Understanding Recent Global Hydroclimate Change using Multivariate Detection and Attribution Techniques and GCM Experiments
Project Team
Principal Investigator
Collaborative Institutional Lead
The post-1998 slowdown of global average surface air temperature (T) warming has become commonly known as the "global warming hiatus". During the same period, regional precipitation patterns (P) have been markedly different from the decades before and, further, there has been an apparent decrease in globally averaged precipitation. These trends are not reflects in the global coupled climate models used for the fifth climate assessment of the Inter-governmental Panel on Climate Chang (IPCC). At the time this proposal was written, it was not clear if this discrepancy indicates that these model are in error or whether it is a result of a strong natural climate fluctuation that is temporarily interfering with the impact of the still increasing greenhouse gas concentration. Moreover, there is mounting evidence suggesting that the warming hiatus is tied to persistent cooling of the ocean surface in the eastern equatorial Pacific, and that the anomalously cool sea surface temperatures are in this case driving the observed global climate conditions. Here too, there is great debate on whether these tropical conditions arise purely from internal climate variability or are externally forced by anthropogenic aerosol emissions or recent weak volcanic eruptions.
In order to differentiate between natural internal variability and responses to external forcing, we will apply the well-established statistical framework of climate change Detection and Attribution (D&A) to changes in P, T, and in the pattern of the precipitation response (that is the rate of change in precipitation with respect to changes in surface temperatures). There are several advantages to the D&A-based approach. First, detection and attribution provides an excellent framework for model evaluation. If the hiatus, and associated hydroclimate change pattern (or fingerprints), are attributable to internal variability alone then models would be expected to reproduce only the magnitude, but not the timing, of the trends (that is their timing of producing a similar change will not necessarily coincide with the actual, observed change). Conversely, if they are attributable to external forcing, then the inability of the models to reproduce them would indicate model errors in forcing or response. Thus, approaching the hiatus period as a D&A problem can aid in the development of physically defensible metrics for model performance. Second, the fingerprinting techniques that are used in D&A analysis differentiate between the climate responses to different forcing terms; that is, each forcing component, Greenhouse gas increase or changes in atmospheric concentration of industrial aerosols, tends to have a different T, P, and precipitation response patters. Thus the spatial patterns themselves yield insight into the physical processes that affect the response. In the proposed work, we will estimate the changes in the latitudinal and seasonal distribution of rainfall that are expected in response to each external forcing, and interpret those changes in terms of thermodynamically and dynamically induced precipitation changes. Thus, while this project is focused on recent climate change, the multivariate fingerprints developed for it will be more generally applicable.

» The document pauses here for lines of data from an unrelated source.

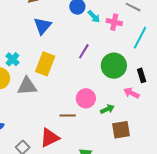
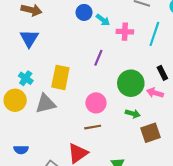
pink cross: (114, 22) -> (125, 32), moved
blue triangle: (43, 26) -> (29, 38), moved
green circle: (114, 66) -> (131, 83), moved
pink circle: (86, 98) -> (96, 103), moved
green arrow: (107, 109) -> (133, 114), turned 48

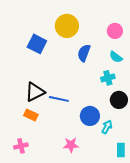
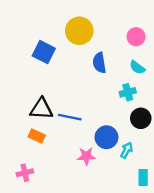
blue semicircle: (84, 53) -> (99, 63), turned -30
black triangle: (35, 92) -> (41, 109), turned 30
pink star: (71, 145) -> (86, 156), moved

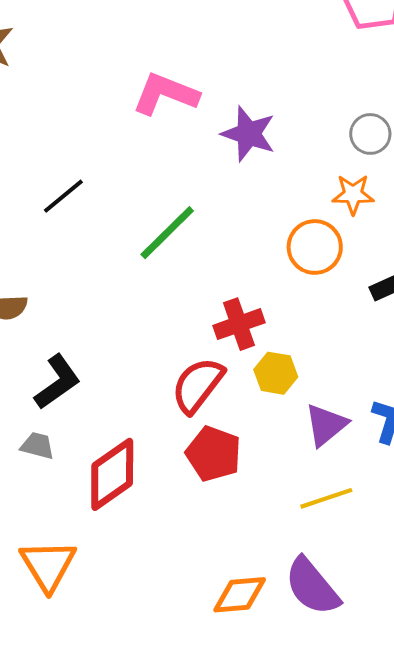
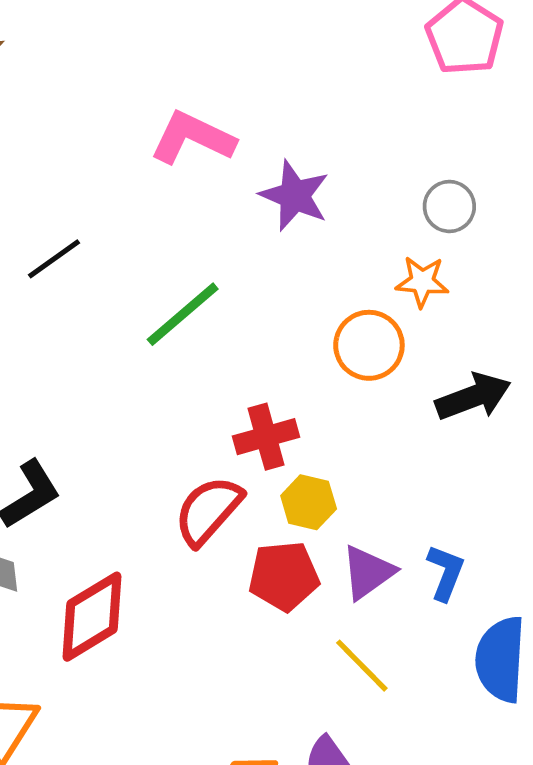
red pentagon: (214, 454) -> (284, 576), moved, turned -30
yellow line: (326, 498) -> (362, 666), turned 60

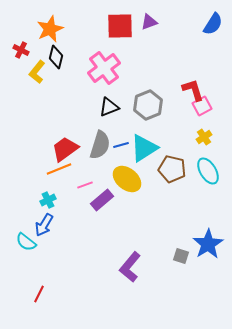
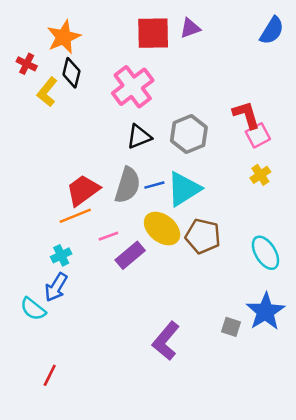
brown pentagon: (172, 169) -> (203, 236), moved
cyan ellipse: (208, 171) -> (265, 253), moved

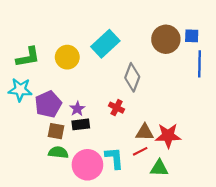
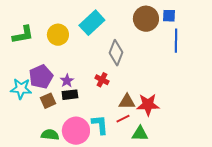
cyan star: (20, 90) -> (21, 89), moved
brown square: (56, 131) -> (48, 101), turned -35
green semicircle: (58, 152) -> (50, 135), moved

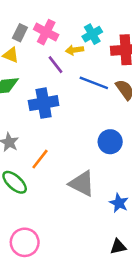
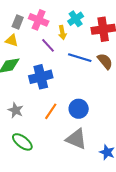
yellow arrow: (74, 50) -> (62, 33), turned -88
blue circle: (110, 142) -> (79, 109), moved
orange line: (40, 159) -> (51, 111), moved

In addition to applying D&A methods to climate model simulations, we will conduct a series of model simulations with the most advanced version of the coupled climate models of the National Center of Atmospheric Research (CESM- CAM5). These will be aimed at estimating the relative roles of radiative forcings and natural variability in the recent T and P trends. Our control mode integrations will be forced by the time history of observed sea surface temperatures (SST), sea ice, and trace gases, and based on similar past experiments are expected to reproduce the salient aspects of observed change in T and P. Additional simulations will be carried out to estimate the role of each forcing separately. For those we will use the changes in SST and sea ice induced by each radiative forcing separately as identified from "single forcing" experiments that were done as part of the IPCC model runs. These experiments, in combination with those with actual historical SST forcing, will assess the extent to which changes in P and T over recent decades were driven by natural variability and by the various radiative forcings. These estimates will be compared to those derived from the D&A work to provide increased confidence in the results.
By addressing the question of whether model error in external forcing and response or internal variability is responsible for decadal differences between simulations and observations, the proposed project furthers the goals of DOE’s Regional and Global Climate Modeling Program to assess and increase the reliability of climate change projections.